Procter & Gamble executives adopted a markedly lighter-than-usual tone — telling anecdotes and attempting jokes — on a webcast with investors Tuesday.
The webcast was scheduled for chief executive officer David Taylor, chief financial officer Jon Moeller and board member and Hewlett Packard Enterprise ceo Meg Whitman to answer shareholder questions, most of which were sent in advance, and ranged from compensation to market share.
The trio is trying to keep activist investor Nelson Peltz, who owns a $3.5 billion stake in P&G, off the P&G board. Peltz has criticized the business for being too bureaucratic and losing market share, among other things, and started a proxy fight with the consumer packaged-goods giant back in July to try to get a board seat. Both sides have filed a flurry of documents with the SEC in recent months.

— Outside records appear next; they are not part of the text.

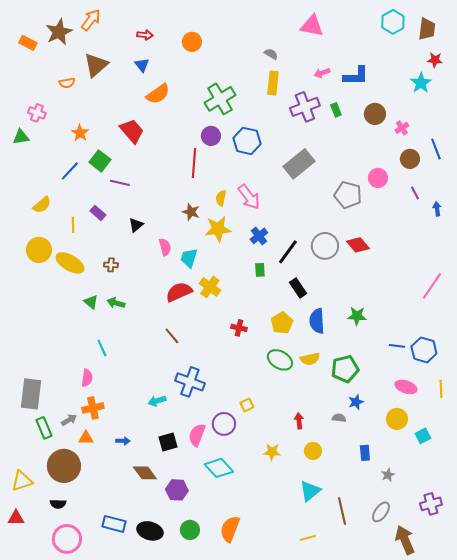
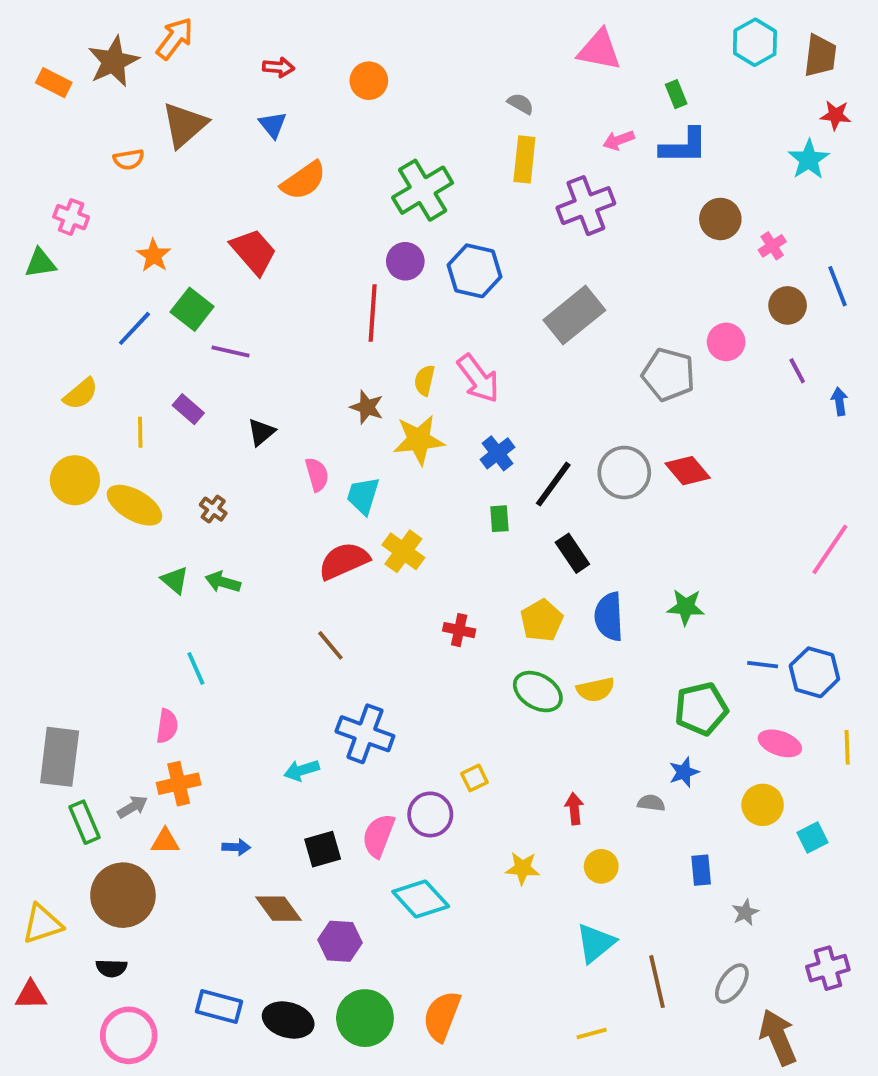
green rectangle: (336, 110) -> (676, 94), moved
brown cross: (111, 265) -> (213, 509), turned 32
green pentagon: (345, 369) -> (701, 709), moved
green circle: (190, 530) -> (365, 1018), size x1.5

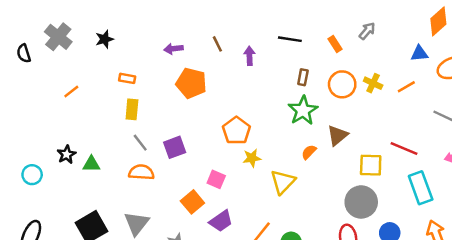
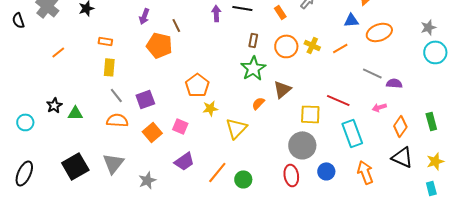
brown line: (217, 44) -> (176, 25), moved
purple arrow: (173, 49) -> (144, 16), turned -63
purple arrow: (250, 56) -> (216, 13), moved
orange square: (192, 202) -> (152, 132), moved

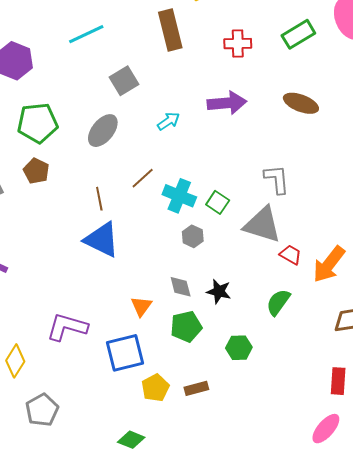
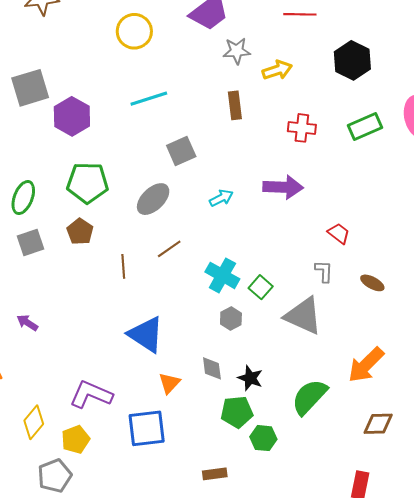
brown rectangle: (170, 30) -> (235, 105), size x0.7
brown ellipse: (301, 103) -> (372, 283), moved, size x0.7
brown line: (143, 178) -> (169, 249), moved
gray L-shape: (277, 179) -> (324, 271), size x0.7
brown line: (99, 199) -> (123, 266), moved
blue triangle: (102, 240) -> (146, 335), moved
red trapezoid: (291, 255) -> (339, 233), moved
green semicircle: (278, 302) -> (309, 397), size x1.4
green pentagon: (186, 327) -> (237, 412), moved
yellow pentagon: (155, 388) -> (76, 439), moved

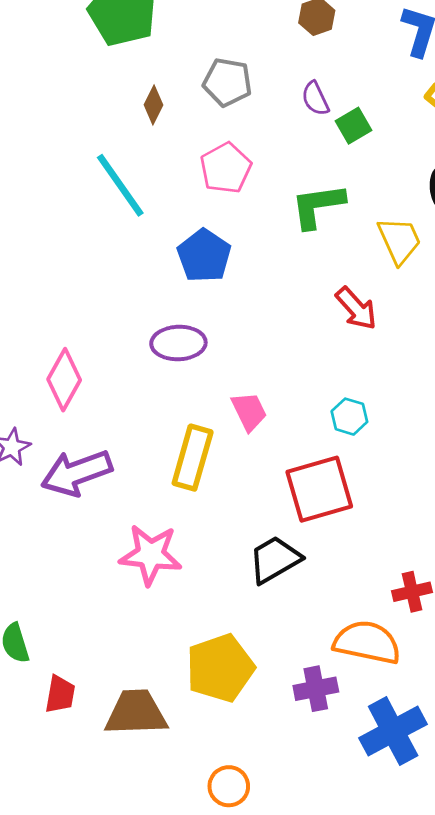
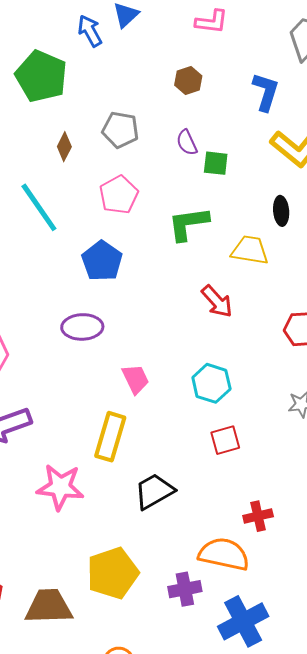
green square: (354, 126) -> (216, 163), turned 36
yellow trapezoid: (399, 240) -> (250, 250), turned -57
cyan hexagon: (349, 417) -> (211, 383), size x1.4
yellow rectangle: (193, 458) -> (110, 437), moved
red square: (319, 489) -> (225, 440), moved, size x0.6

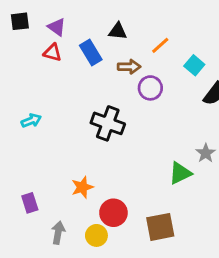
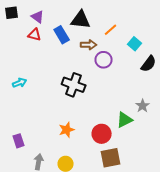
black triangle: (118, 31) -> (81, 20), size x1.5
orange star: (82, 187) -> (67, 130), moved
red circle: (113, 213) -> (102, 134), moved

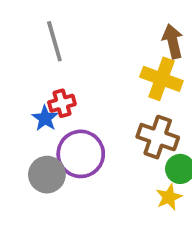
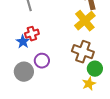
yellow cross: (161, 79) -> (85, 21), turned 30
purple circle: (81, 154) -> (42, 61), size x0.6

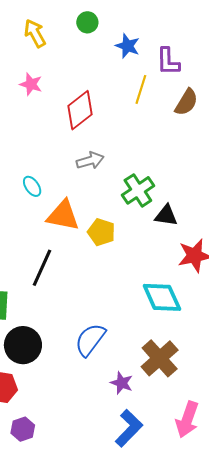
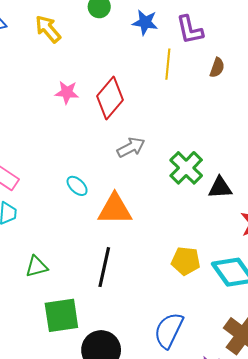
pink star: (31, 84) -> (67, 92), moved
brown semicircle: (186, 102) -> (217, 68), size x0.7
yellow pentagon: (101, 232) -> (186, 261), moved

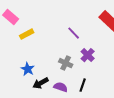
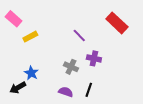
purple cross: (88, 55) -> (94, 58), turned -32
black arrow: (41, 83) -> (18, 88), moved

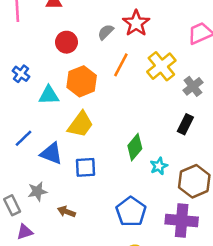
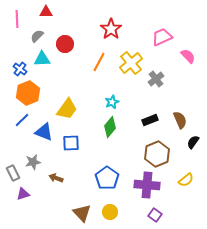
gray semicircle: (106, 32) -> (37, 36), moved
red circle: (67, 42) -> (65, 44), moved
orange hexagon: (82, 81) -> (28, 93), moved
cyan triangle: (49, 95) -> (42, 59), moved
black rectangle: (185, 124) -> (150, 120), moved, turned 42
cyan star: (159, 166) -> (112, 102), moved

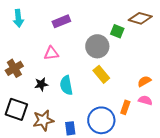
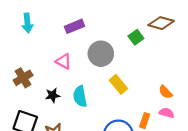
green square: (117, 31) -> (136, 37), turned 32
gray circle: (97, 46) -> (101, 54), moved
pink triangle: (51, 53) -> (64, 61), turned 35
orange semicircle: (144, 81) -> (165, 92), turned -104

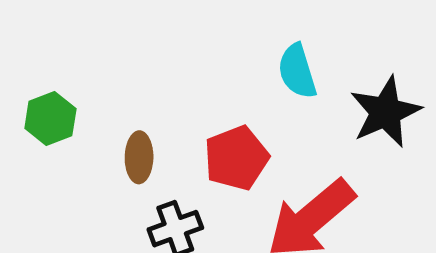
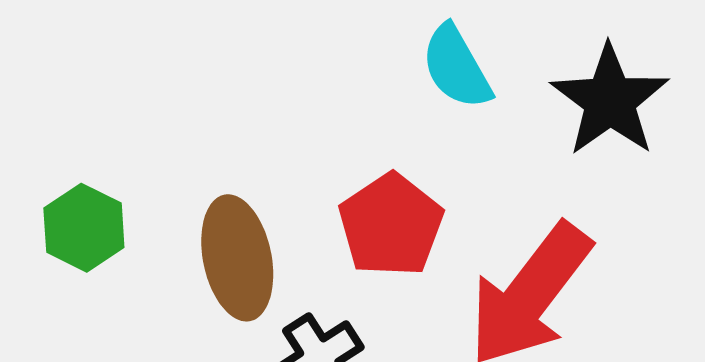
brown ellipse: (139, 157) -> (237, 258), size x1.5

The Taylor-Moeller-Whitman group reiterated improvements P&G has touted throughout the proxy battle, and assured shareholders that it had and will continue to listen to Peltz’s ideas.
“At this time, we want to stay focused on our transformation,” Taylor said on the webcast, adding that success for P&G to him, includes growing share in the 10 categories that the company competes in and amping up shareholder returns. “To me, we’re well on our way,” Taylor said. He also highlighted the company’s transformation from 170 brands to 60, and from 16 categories to 10.
The group also addressed the recent alignment of proxy services firms‘ with Peltz, saying that a ‘why not’ isn’t a good reason to bring a new person onto the board. “It’s not the right time and he’s not the right person for P&G’s board today,” Taylor said.
Taylor said the business would look to add category experience and global experience for its board, and Whitman noted that former Macy’s ceo Terry Lundgren, who joined the board in 2013, had been “helpful” as P&G evaluates the retail climate.
As for executive compensation, the trio reminded listeners that not all executives actually earn all the pay outlined in the proxy statements.
Moeller told what he called “a short human-interest story” on the topic, saying that when his compensation became public he came home to his wife standing at the front door holding the statement. “She said, ‘Jon, where did all that money go? It’s not in our bank account,'” he quipped. Moeller added to the conversation after opening the webcast with the “shortest Regulation G announcement ever” — a financial joke that drew a chuckle from Taylor.
When discussing board engagement, Whitman noted that board meetings can sometimes seem like “death by PowerPoint,” but noted that P&G’s board has a 95 percent attendance rate and is engaged.
P&G shareholders vote on whether or not Peltz will get a board seat Oct. 10.